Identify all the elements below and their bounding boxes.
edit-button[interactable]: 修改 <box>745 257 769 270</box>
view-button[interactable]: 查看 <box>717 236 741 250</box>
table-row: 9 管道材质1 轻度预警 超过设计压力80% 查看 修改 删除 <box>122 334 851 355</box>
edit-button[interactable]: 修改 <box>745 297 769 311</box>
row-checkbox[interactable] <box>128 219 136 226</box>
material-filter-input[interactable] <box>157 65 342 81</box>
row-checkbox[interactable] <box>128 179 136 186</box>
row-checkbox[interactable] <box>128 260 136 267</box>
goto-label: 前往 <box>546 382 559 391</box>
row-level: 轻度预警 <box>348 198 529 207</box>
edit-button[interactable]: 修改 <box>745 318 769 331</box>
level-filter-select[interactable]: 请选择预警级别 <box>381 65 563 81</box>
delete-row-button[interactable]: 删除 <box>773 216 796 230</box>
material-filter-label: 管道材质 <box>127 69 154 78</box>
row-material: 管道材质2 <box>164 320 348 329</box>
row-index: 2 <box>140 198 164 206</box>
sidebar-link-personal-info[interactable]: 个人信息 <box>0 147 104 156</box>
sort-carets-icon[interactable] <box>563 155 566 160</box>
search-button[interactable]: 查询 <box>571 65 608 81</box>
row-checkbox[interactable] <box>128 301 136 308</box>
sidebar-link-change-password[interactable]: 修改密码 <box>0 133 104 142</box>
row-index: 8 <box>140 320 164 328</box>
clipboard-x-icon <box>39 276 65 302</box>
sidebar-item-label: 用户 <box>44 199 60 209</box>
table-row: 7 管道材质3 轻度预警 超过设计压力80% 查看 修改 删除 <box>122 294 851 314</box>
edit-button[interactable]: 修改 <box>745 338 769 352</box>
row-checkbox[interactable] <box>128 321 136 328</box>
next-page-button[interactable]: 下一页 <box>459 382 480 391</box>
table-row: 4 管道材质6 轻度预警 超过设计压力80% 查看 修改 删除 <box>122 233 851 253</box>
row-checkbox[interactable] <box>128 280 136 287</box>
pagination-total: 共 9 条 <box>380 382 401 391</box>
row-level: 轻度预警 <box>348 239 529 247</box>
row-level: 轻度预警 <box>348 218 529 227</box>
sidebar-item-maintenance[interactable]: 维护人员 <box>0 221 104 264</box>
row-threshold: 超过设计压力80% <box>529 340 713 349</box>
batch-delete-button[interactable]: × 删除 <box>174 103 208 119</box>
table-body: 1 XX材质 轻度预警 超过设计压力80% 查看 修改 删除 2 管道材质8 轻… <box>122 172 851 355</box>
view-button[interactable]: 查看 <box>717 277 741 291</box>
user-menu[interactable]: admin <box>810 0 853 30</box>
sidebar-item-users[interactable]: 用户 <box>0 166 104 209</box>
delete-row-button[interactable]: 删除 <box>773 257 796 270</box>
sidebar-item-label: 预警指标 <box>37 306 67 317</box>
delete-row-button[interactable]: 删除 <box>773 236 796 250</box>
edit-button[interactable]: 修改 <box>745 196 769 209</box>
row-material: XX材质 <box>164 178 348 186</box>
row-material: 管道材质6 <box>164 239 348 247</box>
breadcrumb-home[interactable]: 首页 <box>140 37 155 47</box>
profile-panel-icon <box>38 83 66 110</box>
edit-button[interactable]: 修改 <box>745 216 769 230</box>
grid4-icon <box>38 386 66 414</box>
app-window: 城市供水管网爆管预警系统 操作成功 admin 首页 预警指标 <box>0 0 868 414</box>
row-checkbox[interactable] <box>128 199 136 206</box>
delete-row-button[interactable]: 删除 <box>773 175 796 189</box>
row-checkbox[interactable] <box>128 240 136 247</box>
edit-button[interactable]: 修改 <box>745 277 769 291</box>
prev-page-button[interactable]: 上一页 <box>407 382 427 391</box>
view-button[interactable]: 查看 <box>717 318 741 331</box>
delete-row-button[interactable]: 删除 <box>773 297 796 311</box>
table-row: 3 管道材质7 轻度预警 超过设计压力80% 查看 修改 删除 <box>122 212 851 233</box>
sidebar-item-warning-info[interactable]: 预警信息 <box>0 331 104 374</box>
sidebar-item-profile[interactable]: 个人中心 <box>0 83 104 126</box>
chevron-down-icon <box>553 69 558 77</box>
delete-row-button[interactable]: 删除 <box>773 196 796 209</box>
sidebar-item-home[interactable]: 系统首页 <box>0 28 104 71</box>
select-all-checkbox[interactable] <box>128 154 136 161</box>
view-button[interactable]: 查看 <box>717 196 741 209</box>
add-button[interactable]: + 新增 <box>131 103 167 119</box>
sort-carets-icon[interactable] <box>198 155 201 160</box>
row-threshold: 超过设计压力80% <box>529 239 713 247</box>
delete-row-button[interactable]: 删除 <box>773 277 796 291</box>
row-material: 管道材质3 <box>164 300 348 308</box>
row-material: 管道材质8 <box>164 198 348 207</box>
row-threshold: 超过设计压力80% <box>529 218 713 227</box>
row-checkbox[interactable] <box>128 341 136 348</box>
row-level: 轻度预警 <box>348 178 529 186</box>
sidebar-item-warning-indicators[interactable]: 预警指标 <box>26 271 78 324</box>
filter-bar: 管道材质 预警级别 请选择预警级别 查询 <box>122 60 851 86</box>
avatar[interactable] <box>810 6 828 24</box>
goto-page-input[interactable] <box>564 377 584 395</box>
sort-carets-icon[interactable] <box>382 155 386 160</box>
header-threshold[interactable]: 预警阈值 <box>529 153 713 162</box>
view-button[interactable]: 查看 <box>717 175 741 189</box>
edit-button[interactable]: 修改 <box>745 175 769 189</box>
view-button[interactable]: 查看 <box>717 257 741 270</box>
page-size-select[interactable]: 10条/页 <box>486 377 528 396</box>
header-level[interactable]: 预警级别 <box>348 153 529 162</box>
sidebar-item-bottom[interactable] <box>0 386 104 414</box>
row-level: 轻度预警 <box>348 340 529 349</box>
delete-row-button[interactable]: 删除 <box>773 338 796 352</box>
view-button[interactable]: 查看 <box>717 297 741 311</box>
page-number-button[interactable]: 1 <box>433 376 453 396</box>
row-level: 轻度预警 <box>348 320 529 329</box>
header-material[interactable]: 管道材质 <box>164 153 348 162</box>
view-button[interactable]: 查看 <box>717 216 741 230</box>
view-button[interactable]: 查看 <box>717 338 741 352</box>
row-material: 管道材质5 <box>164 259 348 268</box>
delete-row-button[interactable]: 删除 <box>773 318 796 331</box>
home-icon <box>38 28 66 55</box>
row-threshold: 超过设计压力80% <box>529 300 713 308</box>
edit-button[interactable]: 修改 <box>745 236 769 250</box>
··········
== Assignment ==
Extract each record, keeping it identical to the original.

== Solution to this task ==
Identify all the elements below and their bounding boxes.
edit-button[interactable]: 修改 <box>745 257 769 270</box>
view-button[interactable]: 查看 <box>717 236 741 250</box>
table-row: 9 管道材质1 轻度预警 超过设计压力80% 查看 修改 删除 <box>122 334 851 355</box>
edit-button[interactable]: 修改 <box>745 297 769 311</box>
row-checkbox[interactable] <box>128 219 136 226</box>
material-filter-input[interactable] <box>157 65 342 81</box>
row-checkbox[interactable] <box>128 179 136 186</box>
row-checkbox[interactable] <box>128 260 136 267</box>
goto-label: 前往 <box>546 382 559 391</box>
row-level: 轻度预警 <box>348 198 529 207</box>
edit-button[interactable]: 修改 <box>745 318 769 331</box>
level-filter-select[interactable]: 请选择预警级别 <box>381 65 563 81</box>
delete-row-button[interactable]: 删除 <box>773 216 796 230</box>
material-filter-label: 管道材质 <box>127 69 154 78</box>
row-material: 管道材质2 <box>164 320 348 329</box>
row-index: 2 <box>140 198 164 206</box>
sidebar-link-personal-info[interactable]: 个人信息 <box>0 147 104 156</box>
sort-carets-icon[interactable] <box>563 155 566 160</box>
search-button[interactable]: 查询 <box>571 65 608 81</box>
row-checkbox[interactable] <box>128 301 136 308</box>
sidebar-link-change-password[interactable]: 修改密码 <box>0 133 104 142</box>
row-index: 8 <box>140 320 164 328</box>
clipboard-x-icon <box>39 276 65 302</box>
sidebar-item-label: 用户 <box>44 199 60 209</box>
table-row: 7 管道材质3 轻度预警 超过设计压力80% 查看 修改 删除 <box>122 294 851 314</box>
edit-button[interactable]: 修改 <box>745 338 769 352</box>
row-checkbox[interactable] <box>128 321 136 328</box>
next-page-button[interactable]: 下一页 <box>459 382 480 391</box>
table-row: 4 管道材质6 轻度预警 超过设计压力80% 查看 修改 删除 <box>122 233 851 253</box>
row-checkbox[interactable] <box>128 280 136 287</box>
pagination-total: 共 9 条 <box>380 382 401 391</box>
row-level: 轻度预警 <box>348 239 529 247</box>
row-level: 轻度预警 <box>348 218 529 227</box>
sidebar-item-maintenance[interactable]: 维护人员 <box>0 221 104 264</box>
row-threshold: 超过设计压力80% <box>529 340 713 349</box>
batch-delete-button[interactable]: × 删除 <box>174 103 208 119</box>
table-body: 1 XX材质 轻度预警 超过设计压力80% 查看 修改 删除 2 管道材质8 轻… <box>122 172 851 355</box>
view-button[interactable]: 查看 <box>717 277 741 291</box>
user-menu[interactable]: admin <box>810 0 853 30</box>
sidebar-item-users[interactable]: 用户 <box>0 166 104 209</box>
delete-row-button[interactable]: 删除 <box>773 257 796 270</box>
sidebar-item-label: 预警指标 <box>37 306 67 317</box>
delete-row-button[interactable]: 删除 <box>773 236 796 250</box>
edit-button[interactable]: 修改 <box>745 196 769 209</box>
row-material: XX材质 <box>164 178 348 186</box>
row-material: 管道材质6 <box>164 239 348 247</box>
breadcrumb-home[interactable]: 首页 <box>140 37 155 47</box>
profile-panel-icon <box>38 83 66 110</box>
edit-button[interactable]: 修改 <box>745 216 769 230</box>
grid4-icon <box>38 386 66 414</box>
app-window: 城市供水管网爆管预警系统 操作成功 admin 首页 预警指标 <box>0 0 868 414</box>
row-checkbox[interactable] <box>128 199 136 206</box>
delete-row-button[interactable]: 删除 <box>773 175 796 189</box>
row-checkbox[interactable] <box>128 240 136 247</box>
edit-button[interactable]: 修改 <box>745 277 769 291</box>
prev-page-button[interactable]: 上一页 <box>407 382 427 391</box>
view-button[interactable]: 查看 <box>717 318 741 331</box>
delete-row-button[interactable]: 删除 <box>773 297 796 311</box>
table-row: 3 管道材质7 轻度预警 超过设计压力80% 查看 修改 删除 <box>122 212 851 233</box>
sidebar-item-warning-info[interactable]: 预警信息 <box>0 331 104 374</box>
sidebar-item-profile[interactable]: 个人中心 <box>0 83 104 126</box>
chevron-down-icon <box>553 69 558 77</box>
delete-row-button[interactable]: 删除 <box>773 196 796 209</box>
sidebar-item-home[interactable]: 系统首页 <box>0 28 104 71</box>
select-all-checkbox[interactable] <box>128 154 136 161</box>
view-button[interactable]: 查看 <box>717 196 741 209</box>
add-button[interactable]: + 新增 <box>131 103 167 119</box>
sort-carets-icon[interactable] <box>198 155 201 160</box>
row-threshold: 超过设计压力80% <box>529 239 713 247</box>
delete-row-button[interactable]: 删除 <box>773 277 796 291</box>
row-material: 管道材质3 <box>164 300 348 308</box>
row-material: 管道材质8 <box>164 198 348 207</box>
row-threshold: 超过设计压力80% <box>529 218 713 227</box>
row-checkbox[interactable] <box>128 341 136 348</box>
row-level: 轻度预警 <box>348 178 529 186</box>
sidebar-item-warning-indicators[interactable]: 预警指标 <box>26 271 78 324</box>
filter-bar: 管道材质 预警级别 请选择预警级别 查询 <box>122 60 851 86</box>
avatar[interactable] <box>810 6 828 24</box>
goto-page-input[interactable] <box>564 377 584 395</box>
sort-carets-icon[interactable] <box>382 155 386 160</box>
header-threshold[interactable]: 预警阈值 <box>529 153 713 162</box>
view-button[interactable]: 查看 <box>717 175 741 189</box>
edit-button[interactable]: 修改 <box>745 175 769 189</box>
view-button[interactable]: 查看 <box>717 257 741 270</box>
page-size-select[interactable]: 10条/页 <box>486 377 528 396</box>
header-level[interactable]: 预警级别 <box>348 153 529 162</box>
sidebar-item-bottom[interactable] <box>0 386 104 414</box>
row-level: 轻度预警 <box>348 340 529 349</box>
delete-row-button[interactable]: 删除 <box>773 338 796 352</box>
view-button[interactable]: 查看 <box>717 297 741 311</box>
page-number-button[interactable]: 1 <box>433 376 453 396</box>
row-level: 轻度预警 <box>348 320 529 329</box>
header-material[interactable]: 管道材质 <box>164 153 348 162</box>
view-button[interactable]: 查看 <box>717 216 741 230</box>
view-button[interactable]: 查看 <box>717 338 741 352</box>
row-material: 管道材质5 <box>164 259 348 268</box>
delete-row-button[interactable]: 删除 <box>773 318 796 331</box>
home-icon <box>38 28 66 55</box>
row-threshold: 超过设计压力80% <box>529 300 713 308</box>
edit-button[interactable]: 修改 <box>745 236 769 250</box>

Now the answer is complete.